1a、1c…フィルム状の成形物、1b、1d…フィルム状の成形体、2a、2b…回転キャン、3a、3b…巻き出しロール、4…プラズマ放電用電極、5a、5b…巻き取りロール、6a、6b…送り出し用ロール、7a、7b…パルス電源、9a、9b…高電圧パルス、10a、10b…ガス導入口、11a、11b…チャンバー

Claims (7)

  1. ポリオルガノシロキサン系化合物を含む層に、アルケン系ガス類、アルカジエン系ガス類、アルキン系ガス類、及び芳香族炭化水素系ガス類から選ばれる炭化水素系化合物のイオンが注入されて得られる層を有することを特徴とする成形体。

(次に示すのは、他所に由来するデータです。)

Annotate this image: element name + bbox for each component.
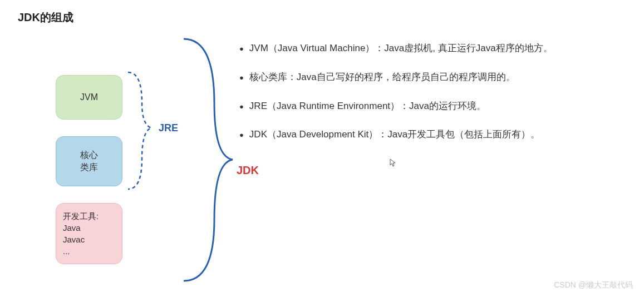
box-core-label: 核心 类库 bbox=[80, 149, 98, 174]
bullet-item: 核心类库：Java自己写好的程序，给程序员自己的程序调用的。 bbox=[239, 71, 623, 84]
bullet-list: JVM（Java Virtual Machine）：Java虚拟机, 真正运行J… bbox=[239, 42, 623, 157]
bullet-item: JRE（Java Runtime Environment）：Java的运行环境。 bbox=[239, 100, 623, 113]
jdk-bracket bbox=[184, 36, 237, 286]
jdk-label: JDK bbox=[237, 164, 259, 177]
page-title: JDK的组成 bbox=[18, 10, 73, 25]
jre-bracket bbox=[128, 70, 156, 192]
watermark: CSDN @懒大王敲代码 bbox=[554, 280, 633, 290]
box-jvm-label: JVM bbox=[80, 91, 98, 103]
box-jvm: JVM bbox=[56, 75, 122, 120]
box-core-lib: 核心 类库 bbox=[56, 136, 122, 186]
box-dev-label: 开发工具: Java Javac ... bbox=[63, 210, 99, 257]
bullet-item: JVM（Java Virtual Machine）：Java虚拟机, 真正运行J… bbox=[239, 42, 623, 55]
jre-label: JRE bbox=[159, 122, 178, 134]
bullet-item: JDK（Java Development Kit）：Java开发工具包（包括上面… bbox=[239, 128, 623, 141]
box-dev-tools: 开发工具: Java Javac ... bbox=[56, 203, 122, 264]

  2. ポリオルガノシロキサン系化合物を含む層に、プラズマイオン注入法により、アルケン系ガス類、アルカジエン系ガス類、アルキン系ガス類、及び芳香族炭化水素系ガス類から選ばれる炭化水素系化合物のイオンが注入されて得られる層を有することを特徴とする請求項1に記載の成形体。
  3. 40℃、相対湿度90%雰囲気下での水蒸気透過率が1.5g/m/day以下であることを特徴とする請求項1または2に記載の成形体。
  4. ポリオルガノシロキサン系化合物を含む層を表面部に有する成形物の、前記ポリオルガノシロキサン系化合物を含む層の表面部に、アルケン系ガス類、アルカジエン系ガス類、アルキン系ガス類、及び芳香族炭化水素系ガス類から選ばれる炭化水素系化合物のイオンを注入する工程を有する請求項1に記載の成形体の製造方法。
  5. ポリオルガノシロキサン系化合物を含む層を表面部に有する長尺の成形物を一定方向に搬送しながら、前記ポリオルガノシロキサン系化合物を含む層に、アルケン系ガス類、アルカジエン系ガス類、アルキン系ガス類、及び芳香族炭化水素系ガス類から選ばれる炭化水素系化合物のイオンを注入することを特徴とする請求項4に記載の成形体の製造方法。
  6. 請求項1〜3のいずれかに記載の成形体からなる電子デバイス用部材。
  7. 請求項6に記載の電子デバイス用部材を備える電子デバイス。